Exercise goal
Please take the records that follow and repeat exactly the lines starting with the line with "Clientes (658, 54)" and going on through the line with "Најави се (279, 29)".
(Data section Opens)
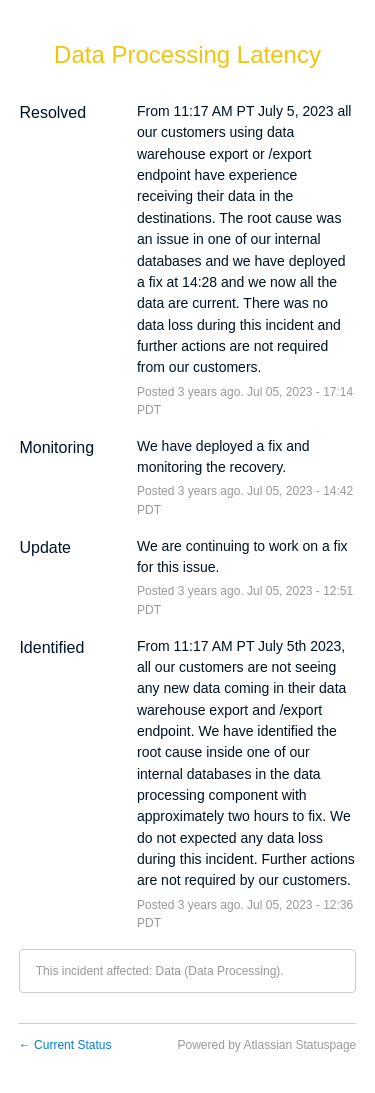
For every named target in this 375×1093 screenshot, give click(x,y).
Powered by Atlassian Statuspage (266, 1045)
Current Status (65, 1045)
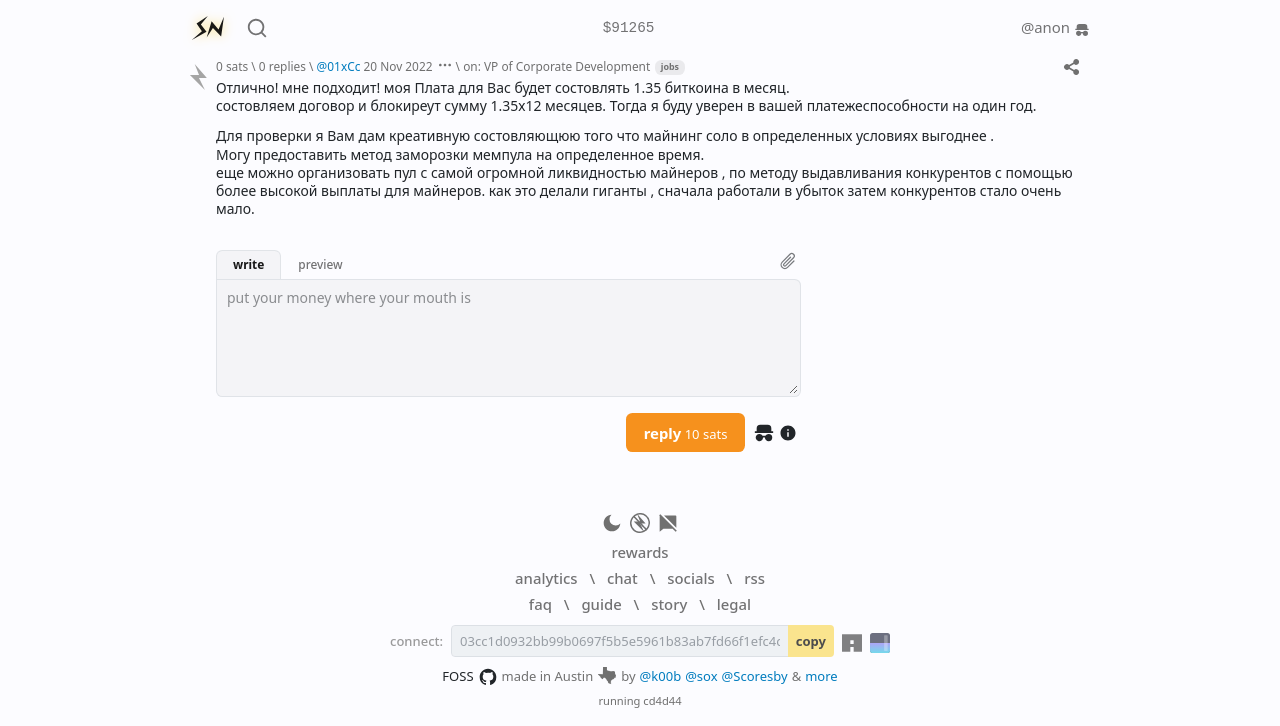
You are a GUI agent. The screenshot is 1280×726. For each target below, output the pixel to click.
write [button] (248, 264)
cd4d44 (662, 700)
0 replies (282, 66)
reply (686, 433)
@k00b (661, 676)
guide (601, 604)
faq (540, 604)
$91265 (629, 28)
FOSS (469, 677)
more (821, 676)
(Data section Closes)
(Data section Opens)
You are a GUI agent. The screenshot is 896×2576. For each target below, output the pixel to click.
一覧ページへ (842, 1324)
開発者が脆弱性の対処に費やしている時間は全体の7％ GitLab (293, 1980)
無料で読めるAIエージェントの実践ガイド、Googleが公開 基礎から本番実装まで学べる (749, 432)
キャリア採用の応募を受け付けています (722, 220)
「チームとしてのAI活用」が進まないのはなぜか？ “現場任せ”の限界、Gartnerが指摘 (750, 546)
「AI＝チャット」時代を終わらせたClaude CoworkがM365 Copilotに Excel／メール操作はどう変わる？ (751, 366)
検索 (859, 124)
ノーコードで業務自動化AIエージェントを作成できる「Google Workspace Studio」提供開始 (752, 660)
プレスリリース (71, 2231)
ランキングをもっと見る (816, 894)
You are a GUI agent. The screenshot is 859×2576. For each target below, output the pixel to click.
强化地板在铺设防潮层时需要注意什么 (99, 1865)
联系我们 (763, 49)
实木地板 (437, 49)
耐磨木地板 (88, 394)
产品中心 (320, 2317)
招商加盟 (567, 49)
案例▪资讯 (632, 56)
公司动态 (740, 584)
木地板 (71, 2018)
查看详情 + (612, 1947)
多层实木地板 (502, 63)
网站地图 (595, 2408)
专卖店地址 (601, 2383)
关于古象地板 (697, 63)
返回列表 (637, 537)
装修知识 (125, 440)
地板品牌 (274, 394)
(Data section Closes)
(Data section Opens)
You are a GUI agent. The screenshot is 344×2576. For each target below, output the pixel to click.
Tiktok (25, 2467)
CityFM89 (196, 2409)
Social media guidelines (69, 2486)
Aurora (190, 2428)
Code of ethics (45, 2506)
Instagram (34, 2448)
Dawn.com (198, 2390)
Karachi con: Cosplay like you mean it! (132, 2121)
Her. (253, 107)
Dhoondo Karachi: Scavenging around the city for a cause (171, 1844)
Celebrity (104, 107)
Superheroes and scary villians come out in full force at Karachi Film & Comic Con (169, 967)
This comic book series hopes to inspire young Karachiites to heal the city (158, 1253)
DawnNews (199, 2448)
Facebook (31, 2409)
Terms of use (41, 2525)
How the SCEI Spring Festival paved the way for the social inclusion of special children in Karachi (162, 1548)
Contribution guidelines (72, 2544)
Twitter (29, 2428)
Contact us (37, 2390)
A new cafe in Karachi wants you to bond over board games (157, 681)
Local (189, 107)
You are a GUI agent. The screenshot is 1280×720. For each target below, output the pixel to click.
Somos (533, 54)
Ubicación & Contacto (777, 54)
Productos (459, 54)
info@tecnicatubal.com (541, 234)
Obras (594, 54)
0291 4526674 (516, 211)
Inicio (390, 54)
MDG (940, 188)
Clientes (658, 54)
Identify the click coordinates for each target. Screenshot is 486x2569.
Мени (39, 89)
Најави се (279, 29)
(Data section Closes)
Response to the exercise
Clientes (658, 54)
Identify the click coordinates for each target. Screenshot is 486x2569.
Мени (39, 89)
Најави се (279, 29)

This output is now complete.